Lawmakers approve emergency measures for COVID-19 response
On Wednesday, the House advanced H.742, the omnibus health care and human services bill that addresses the state’s response to COVID-19. The bill provides administrative and provider flexibility in responding to the pandemic. It also includes a variety of changes to labor law to accommodate a surge in applications for unemployment insurance due to this crisis. The bill is now awaiting action by the governor.
The bill:
- Increases flexibility for the Agency of Human Services to address theCOVID-19 pandemic by:
- Waiving or modifying existing rules, or adopting emergency rules and considering the importance of the financial viability of providers that rely on public funding;
- Modifying hospital provider taxes and waives or modifies other provider taxes;
- Waiving or permitting variances from the AHS health care and human service provider rules as necessary to prioritize and maximize direct patient care;
- Requires all health care facilities and human service providers in Vermont to follow guidance from the Department of Health regarding measures to address employee safety, to the extent feasible;
- Allows the Green Mountain Care Board to waive or permit variances from laws, guidance, and standards related to hospital budgets, certificates of need, health insurance rate review, and accountable care organization budget review for up to six months after the emergency;
- Requires the Department of Vermont Health Access to relax provider enrollment requirements for Medicaid, and the Department of Financial Regulation to direct health insurers to relax provider credentialing requirements for health insurance plans;
- Allows the court or the Department of Mental Health to waive any financial penalties for a treating health care provider’s failure to comply with statutory documentation and reporting requirements for involuntary treatment;
- Specifies that it is not the emergency involuntary procedure of seclusion for a voluntary or involuntary patient to be placed in quarantine if the patient has been exposed or tested positive for COVID-19;
- Directs DFR to consider adopting emergency rules to expand health insurance coverage related to COVID-19 and to waive or limit cost-sharing requirements, to modify or suspend health insurance plan deductible requirements for all prescription drugs, and to expand patients’ access to and providers’ reimbursement for health care services delivered remotely through telehealth, audio-only telephone, and brief telecommunication services.

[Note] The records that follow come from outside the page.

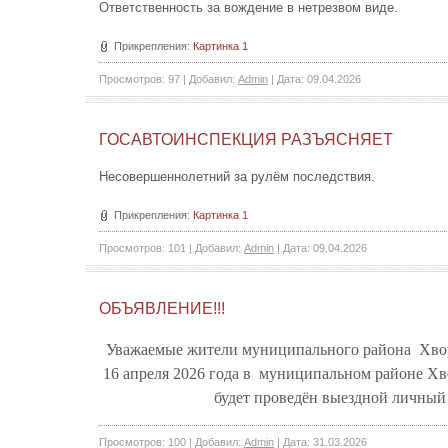
Ответственность за вождение в нетрезвом виде.
Прикрепления:
Картинка 1
Просмотров:
97
|
Добавил:
Admin
|
Дата:
09.04.2026
ГОСАВТОИНСПЕКЦИЯ РАЗЪЯСНЯЕТ
Несовершеннолетний за рулём последствия.
Прикрепления:
Картинка 1
Просмотров:
101
|
Добавил:
Admin
|
Дата:
09.04.2026
ОБЪЯВЛЕНИЕ!!!
Уважаемые жители
муниципального района Хвор
16 апреля 2026 года в муниципальном районе Хв
будет проведён выездной личный
Просмотров:
100
|
Добавил:
Admin
|
Дата:
31.03.2026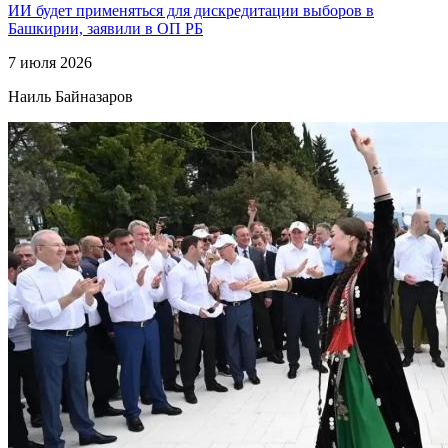
ИИ будет применяться для дискредитации выборов в
Башкирии, заявили в ОП РБ
7 июля 2026
Наиль Байназаров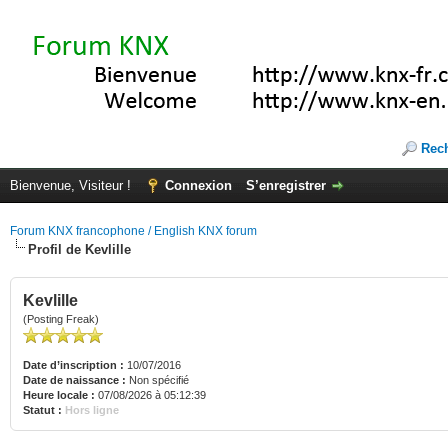
Rec
Bienvenue, Visiteur !
Connexion
S’enregistrer
Forum KNX francophone / English KNX forum
Profil de Kevlille
Kevlille
(Posting Freak)
Date d’inscription :
10/07/2016
Date de naissance :
Non spécifié
Heure locale :
07/08/2026 à 05:12:39
Statut :
Hors ligne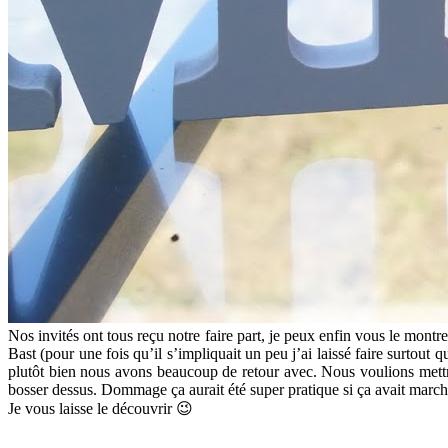
Nos invités ont tous reçu notre faire part, je peux enfin vous le montre
Bast (pour une fois qu’il s’impliquait un peu j’ai laissé faire surtout 
plutôt bien nous avons beaucoup de retour avec. Nous voulions mettre 
bosser dessus. Dommage ça aurait été super pratique si ça avait march
Je vous laisse le découvrir 😉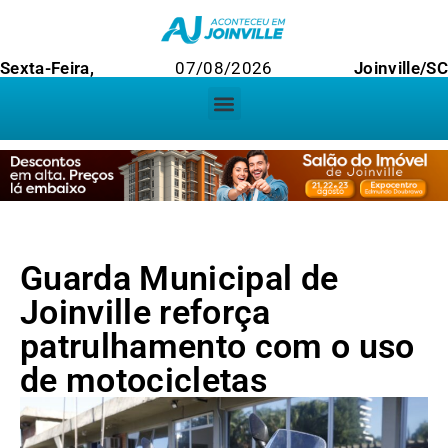
Sexta-Feira,
07/08/2026
Joinville/S
Guarda Municipal de
Joinville reforça
patrulhamento com o uso
de motocicletas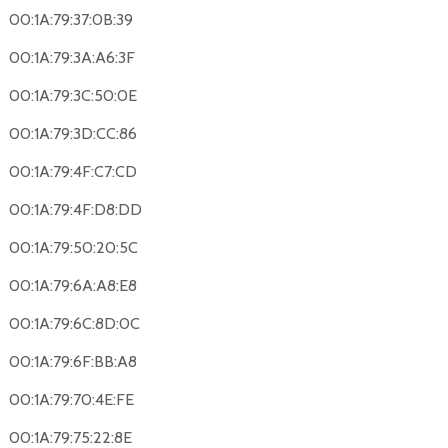
00:1A:79:37:0B:39
00:1A:79:3A:A6:3F
00:1A:79:3C:50:0E
00:1A:79:3D:CC:86
00:1A:79:4F:C7:CD
00:1A:79:4F:D8:DD
00:1A:79:50:20:5C
00:1A:79:6A:A8:E8
00:1A:79:6C:8D:0C
00:1A:79:6F:BB:A8
00:1A:79:70:4E:FE
00:1A:79:75:22:8E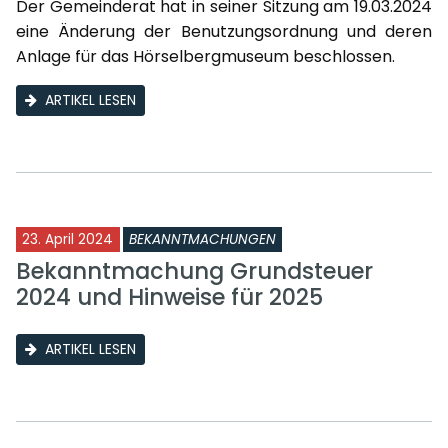
Der Gemeinderat hat in seiner Sitzung am 19.03.2024
eine Änderung der Benutzungsordnung und deren
Anlage für das Hörselbergmuseum beschlossen.
ARTIKEL LESEN
23. April 2024
BEKANNTMACHUNGEN
Bekanntmachung Grundsteuer
2024 und Hinweise für 2025
ARTIKEL LESEN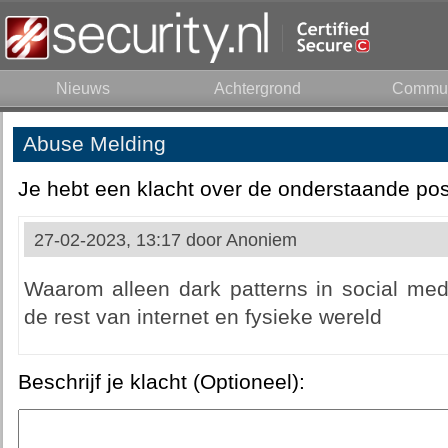
Nieuws
Achtergrond
Commun
Abuse Melding
Je hebt een klacht over de onderstaande pos
27-02-2023, 13:17 door
Anoniem
Waarom alleen dark patterns in social med
de rest van internet en fysieke wereld
Beschrijf je klacht (Optioneel):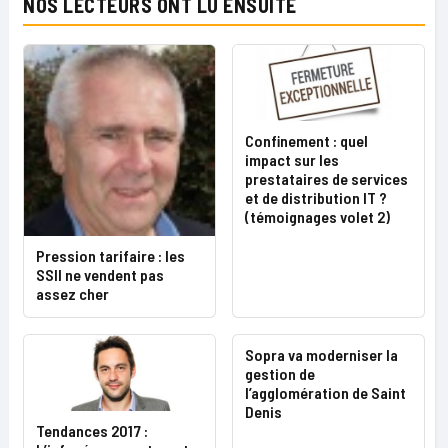
NOS LECTEURS ONT LU ENSUITE
Confinement : quel
impact sur les
prestataires de services
et de distribution IT ?
(témoignages volet 2)
Pression tarifaire : les
SSII ne vendent pas
assez cher
Sopra va moderniser la
gestion de
l’agglomération de Saint
Denis
Tendances 2017 :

- Reimburses Medicaid-funded long-term care facilities and other programs providing 24-hour per day services for their bed-hold days.
- Offers changes to prescription drug coverage requirements, and prescribing laws to:
- Require all health insurance plans and Medicaid to allow members to refill prescriptions for chronic maintenance medications early so individuals can maintain a 30-day supply of each medication at home;
- Allow a pharmacist to extend a previous prescription for a maintenance medication if the patient does not have any refills left or the refill authorization recently expired and if it is not feasible to get a new prescription or more refills from the prescriber;
- Allow a pharmacist to substitute an available prescription drug for an unavailable one in the same therapeutic class if the available one would have substantially equivalent therapeutic effect even though it is not a therapeutic equivalent drug; and
- Allow a health care professional to authorize renewal of an existing buprenorphine prescription without an office visit.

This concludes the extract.